#### Exercise aim
The response must contain every line below in which "testing" appears.

════════════════════

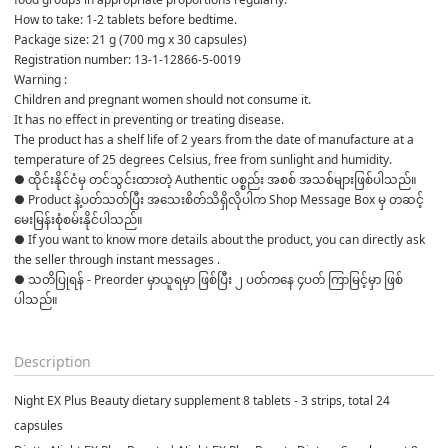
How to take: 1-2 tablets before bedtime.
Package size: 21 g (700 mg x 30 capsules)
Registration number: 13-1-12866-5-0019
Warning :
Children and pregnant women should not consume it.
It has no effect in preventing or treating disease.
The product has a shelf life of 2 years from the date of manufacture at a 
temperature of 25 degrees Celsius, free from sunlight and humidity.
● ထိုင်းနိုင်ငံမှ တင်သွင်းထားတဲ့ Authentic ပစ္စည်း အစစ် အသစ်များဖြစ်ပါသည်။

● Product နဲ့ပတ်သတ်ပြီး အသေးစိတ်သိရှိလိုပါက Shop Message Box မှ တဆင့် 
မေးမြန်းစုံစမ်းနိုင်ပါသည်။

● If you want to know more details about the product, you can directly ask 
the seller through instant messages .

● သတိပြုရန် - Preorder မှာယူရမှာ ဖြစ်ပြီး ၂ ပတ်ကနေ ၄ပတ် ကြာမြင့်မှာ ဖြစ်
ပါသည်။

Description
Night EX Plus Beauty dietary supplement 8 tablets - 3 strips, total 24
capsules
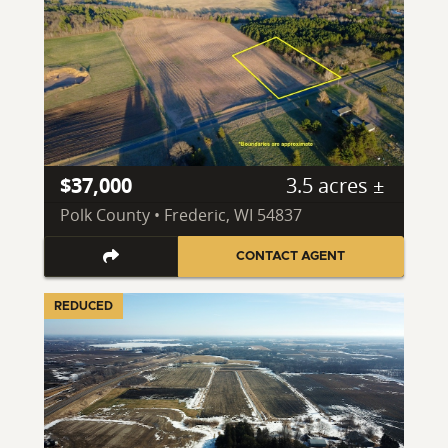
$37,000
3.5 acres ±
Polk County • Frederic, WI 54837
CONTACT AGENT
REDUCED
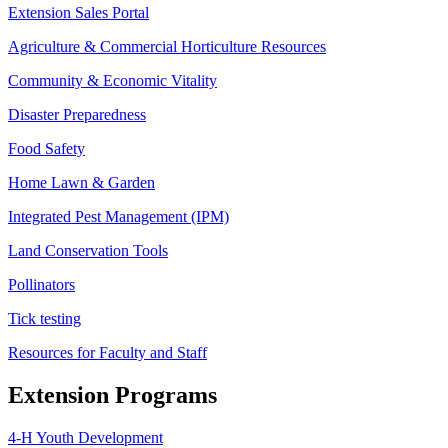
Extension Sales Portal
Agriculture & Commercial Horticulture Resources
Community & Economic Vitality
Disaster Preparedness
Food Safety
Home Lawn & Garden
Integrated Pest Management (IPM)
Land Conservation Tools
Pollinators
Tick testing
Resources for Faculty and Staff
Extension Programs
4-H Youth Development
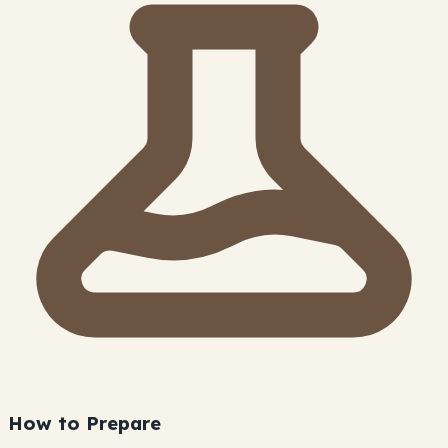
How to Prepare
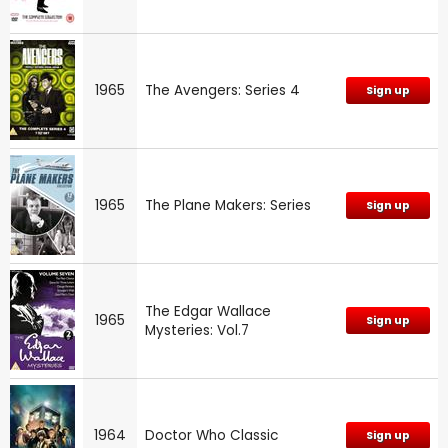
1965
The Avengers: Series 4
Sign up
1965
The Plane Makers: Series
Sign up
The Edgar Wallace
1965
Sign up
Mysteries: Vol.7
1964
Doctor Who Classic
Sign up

════════════════════

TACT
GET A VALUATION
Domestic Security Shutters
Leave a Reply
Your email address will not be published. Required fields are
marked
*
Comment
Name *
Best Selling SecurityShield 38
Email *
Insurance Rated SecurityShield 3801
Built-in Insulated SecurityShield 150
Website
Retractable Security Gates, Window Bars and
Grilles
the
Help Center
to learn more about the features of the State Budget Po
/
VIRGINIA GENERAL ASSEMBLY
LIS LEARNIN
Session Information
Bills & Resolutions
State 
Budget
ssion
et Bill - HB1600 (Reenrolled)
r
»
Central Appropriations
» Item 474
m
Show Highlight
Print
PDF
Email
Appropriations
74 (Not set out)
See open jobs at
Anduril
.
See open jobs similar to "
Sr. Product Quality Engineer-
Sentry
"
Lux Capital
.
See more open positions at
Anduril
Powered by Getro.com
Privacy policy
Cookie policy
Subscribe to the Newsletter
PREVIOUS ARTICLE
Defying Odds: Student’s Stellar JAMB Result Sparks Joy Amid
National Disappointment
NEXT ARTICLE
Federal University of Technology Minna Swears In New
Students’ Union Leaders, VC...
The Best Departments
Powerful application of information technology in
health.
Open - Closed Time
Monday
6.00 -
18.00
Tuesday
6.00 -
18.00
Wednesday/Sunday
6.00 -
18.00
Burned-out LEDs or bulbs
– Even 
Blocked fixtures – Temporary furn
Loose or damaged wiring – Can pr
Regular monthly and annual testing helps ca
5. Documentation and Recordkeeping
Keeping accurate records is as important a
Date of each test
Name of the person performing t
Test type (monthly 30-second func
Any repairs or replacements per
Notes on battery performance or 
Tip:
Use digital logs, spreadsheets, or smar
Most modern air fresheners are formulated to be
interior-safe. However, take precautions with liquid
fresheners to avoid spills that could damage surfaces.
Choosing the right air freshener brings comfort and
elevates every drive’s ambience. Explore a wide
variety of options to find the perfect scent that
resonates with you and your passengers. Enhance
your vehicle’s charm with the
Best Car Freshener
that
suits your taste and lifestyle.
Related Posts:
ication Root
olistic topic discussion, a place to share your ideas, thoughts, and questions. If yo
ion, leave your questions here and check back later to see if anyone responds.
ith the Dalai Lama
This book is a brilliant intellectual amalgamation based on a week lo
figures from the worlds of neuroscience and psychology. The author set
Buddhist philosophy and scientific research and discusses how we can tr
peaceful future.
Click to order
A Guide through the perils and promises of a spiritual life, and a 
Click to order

════════════════════

#### Written response
Tick testing
Regular monthly and annual testing helps ca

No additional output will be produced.